HIV diagnosis in India is set to take a big leap forward. Currently, HIV testing in India is mainly laboratory-based. A national study, unveiled last week, to gauge the acceptability and feasibility of self-testing kits to identify HIV got a massive thumbs-up from the community. The National Aids Control Organisation (NACO) sources said that the first self-testing kit could be launched in India by December 2022.

A total of seven kits are currently at various stages of approval from the Drug Controller General of India. There are four WHO pre-qualified and three indigenously developed kits ready to hit the Indian market.

The study was conducted in 50 districts across 14 high HIV prevalence states among nearly 93,500 participants. The overall acceptability for self-testing kits was 88 percent and as high as 97 percent in certain sections of the population surveyed. About 95 percent of the users found it easy to use and interpret the results. Almost 70 percent said they were willing to pay for such a test.

In self-testing, a person collects his/her own saliva or blood samples, and then using a rapid test kit, performs an HIV test. The results are available in 20 minutes. Self-testing would allow one to take the test easily within the comforts of their home or any other location. The idea is that HIV kits are readily available in pharmacies and becomes as normal as doing a pregnancy test.

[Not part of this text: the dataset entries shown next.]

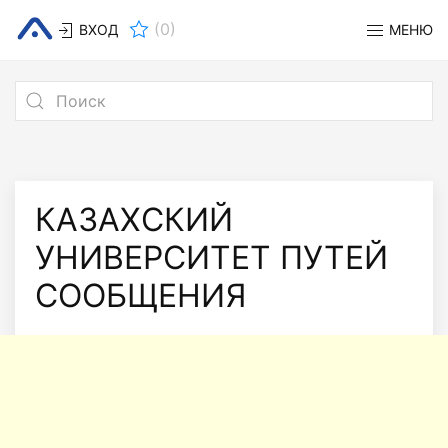
(
0
)
ВХОД
МЕНЮ
КАЗАХСКИЙ
УНИВЕРСИТЕТ ПУТЕЙ
СООБЩЕНИЯ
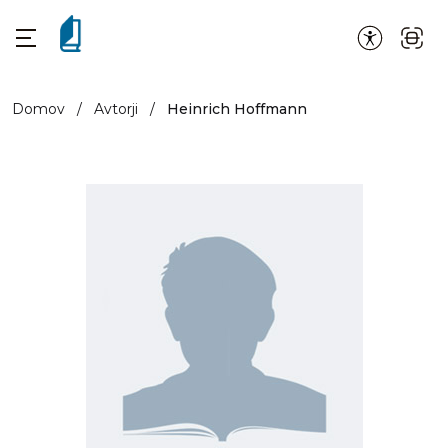
Domov
/
Avtorji
/
Heinrich Hoffmann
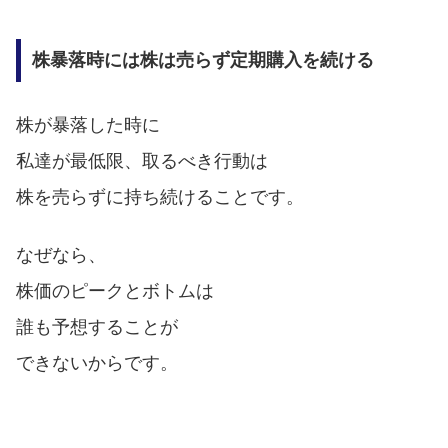
株暴落時には株は売らず定期購入を続ける
株が暴落した時に
私達が最低限、取るべき行動は
株を売らずに持ち続けることです。
なぜなら、
株価のピークとボトムは
誰も予想することが
できないからです。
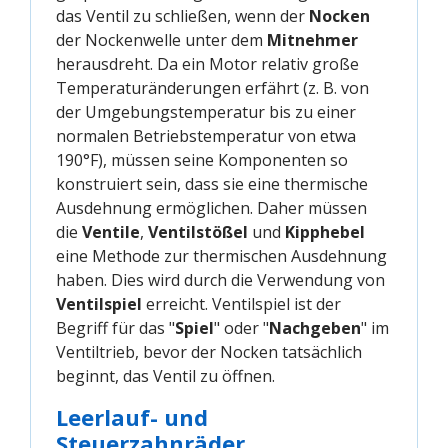
das Ventil zu schließen, wenn der
Nocken
der Nockenwelle unter dem
Mitnehmer
herausdreht. Da ein Motor relativ große
Temperaturänderungen erfährt (z. B. von
der Umgebungstemperatur bis zu einer
normalen Betriebstemperatur von etwa
190°F), müssen seine Komponenten so
konstruiert sein, dass sie eine thermische
Ausdehnung ermöglichen. Daher müssen
die
Ventile
,
Ventilstößel
und
Kipphebel
eine Methode zur thermischen Ausdehnung
haben. Dies wird durch die Verwendung von
Ventilspiel
erreicht. Ventilspiel ist der
Begriff für das "
Spiel
" oder "
Nachgeben
" im
Ventiltrieb, bevor der Nocken tatsächlich
beginnt, das Ventil zu öffnen.
Leerlauf- und
Steuerzahnräder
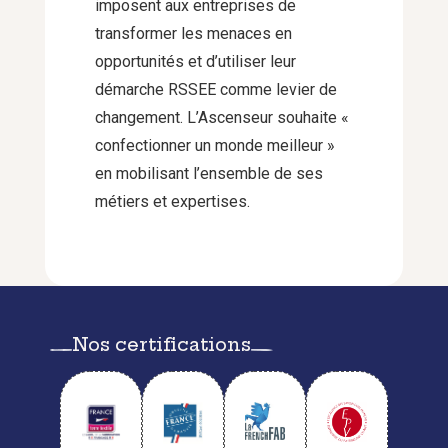
imposent aux entreprises de
transformer les menaces en
opportunités et d’utiliser leur
démarche RSSEE comme levier de
changement. L’Ascenseur souhaite «
confectionner un monde meilleur »
en mobilisant l’ensemble de ses
métiers et expertises.
Nos certifications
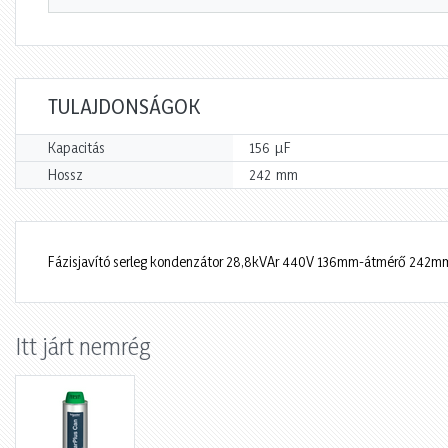
TULAJDONSÁGOK
µF
Kapacitás
156
mm
Hossz
242
Fázisjavító serleg kondenzátor 28,8kVAr 440V 136mm-átmérő 242mm
Itt járt nemrég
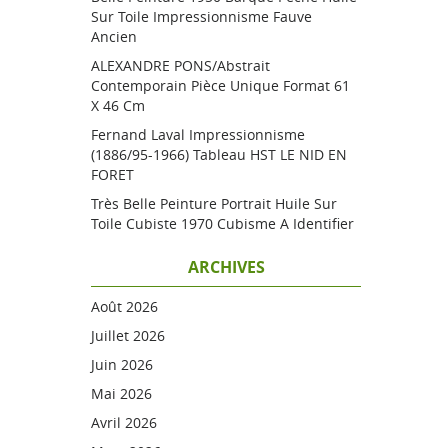
Sur Toile Impressionnisme Fauve
Ancien
ALEXANDRE PONS/Abstrait
Contemporain Pièce Unique Format 61
X 46 Cm
Fernand Laval Impressionnisme
(1886/95-1966) Tableau HST LE NID EN
FORET
Très Belle Peinture Portrait Huile Sur
Toile Cubiste 1970 Cubisme A Identifier
ARCHIVES
Août 2026
Juillet 2026
Juin 2026
Mai 2026
Avril 2026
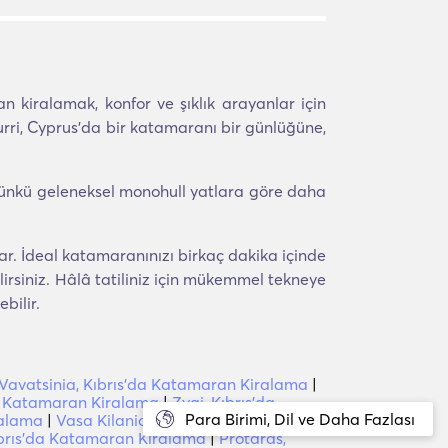
n kiralamak, konfor ve şıklık arayanlar için
ourri, Cyprus'da bir katamaranı bir günlüğüne,
; çünkü geleneksel monohull yatlara göre daha
r. İdeal katamaranınızı birkaç dakika içinde
irsiniz. Hâlâ tatiliniz için mükemmel tekneye
bilir.
Vavatsinia, Kıbrıs'da Katamaran Kiralama
|
da Katamaran Kiralama
|
Zygi, Kıbrıs'da
Para Birimi, Dil ve Daha Fazlası
ralama
|
Vasa Kilaniou, Cyprus'da Katamaran
brıs'da Katamaran Kiralama
|
Protaras,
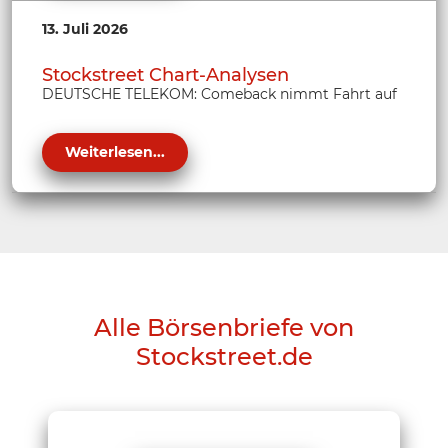
13. Juli 2026
Stockstreet Chart-Analysen
DEUTSCHE TELEKOM: Comeback nimmt Fahrt auf
Weiterlesen...
Alle Börsenbriefe von
Stockstreet.de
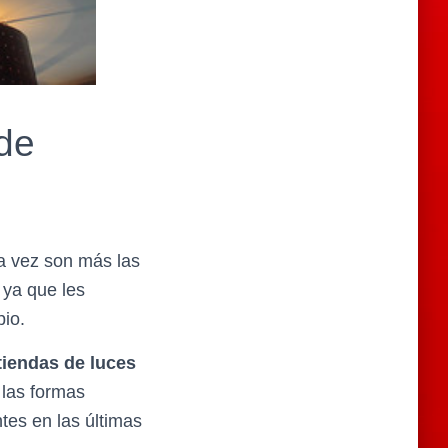
de
da vez son más las
 ya que les
pio.
tiendas de luces
 las formas
tes en las últimas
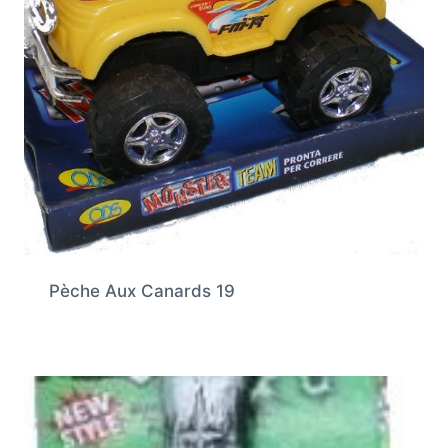
Pèche Aux Canards 19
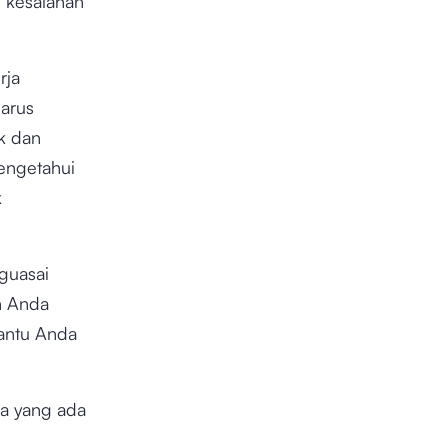
 kesalahan
rja
harus
k dan
mengetahui
k
nguasai
n Anda
bantu Anda
ma yang ada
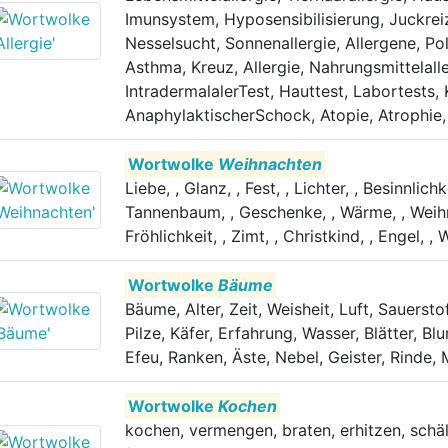
Imunsystem, Hyposensibilisierung, Juckrei
Nesselsucht, Sonnenallergie, Allergene, Pol
Asthma, Kreuz, Allergie, Nahrungsmittelall
IntradermalalerTest, Hauttest, Labortests, 
AnaphylaktischerSchock, Atopie, Atrophie,
Wortwolke
Weihnachten
Liebe, , Glanz, , Fest, , Lichter, , Besinnlichk
Tannenbaum, , Geschenke, , Wärme, , Weihna
Fröhlichkeit, , Zimt, , Christkind, , Engel, 
Wortwolke
Bäume
Bäume, Alter, Zeit, Weisheit, Luft, Sauerst
Pilze, Käfer, Erfahrung, Wasser, Blätter, B
Efeu, Ranken, Äste, Nebel, Geister, Rinde,
Wortwolke
Kochen
kochen, vermengen, braten, erhitzen, schäl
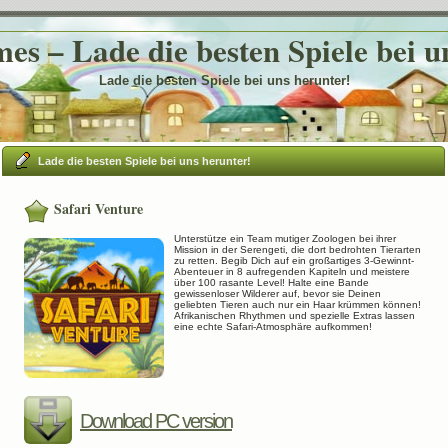
es – Lade die besten Spiele bei u
Lade die besten Spiele bei uns herunter!
Lade die besten Spiele bei uns herunter!
Safari Venture
Unterstütze ein Team mutiger Zoologen bei ihrer
Mission in der Serengeti, die dort bedrohten Tierarten
zu retten. Begib Dich auf ein großartiges 3-Gewinnt-
Abenteuer in 8 aufregenden Kapiteln und meistere
über 100 rasante Level! Halte eine Bande
gewissenloser Wilderer auf, bevor sie Deinen
geliebten Tieren auch nur ein Haar krümmen können!
Afrikanischen Rhythmen und spezielle Extras lassen
eine echte Safari-Atmosphäre aufkommen!
Download PC version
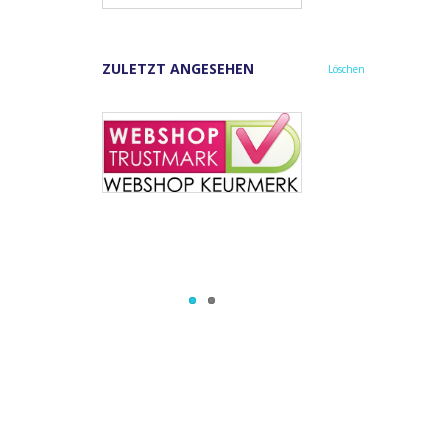
ZULETZT ANGESEHEN
Löschen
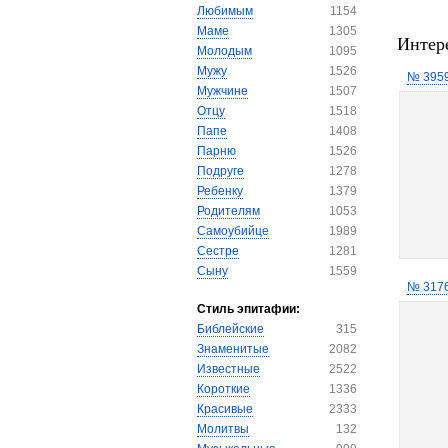
Любимым
1154
Маме
1305
Интер
Молодым
1095
Мужу
1526
№ 395
Мужчине
1507
Отцу
1518
Папе
1408
Парню
1526
Подруге
1278
Ребенку
1379
Родителям
1053
Самоубийце
1989
Сестре
1281
Сыну
1559
№ 317
Стиль эпитафии:
Библейские
315
Знаменитые
2082
Известные
2522
Короткие
1336
Красивые
2333
Молитвы
132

Experts believe that thanks to increased testing the number of people aware of the disease could increase significantly.

The survey was conducted by NGO PATH, the global non-profit organisation, in collaboration with NACO and others such as Humsafar Trust and BEST from Mumbai.

The study was carried out among people living with HIV (PLHIV), partners of PLHIV, self-identified high-risk individuals, individuals referred by private physicians and employees of some industries. Nearly 68 percent of participants were men, 27 percent were women and five percent were transgender. “A self-testing kit will be key in providing the last-mile connectivity to individuals who are unable or unwilling to go for regular facility-based testing,” said Dr Asha Hegde, deputy director, operations-HIV-TB at NGO PATH.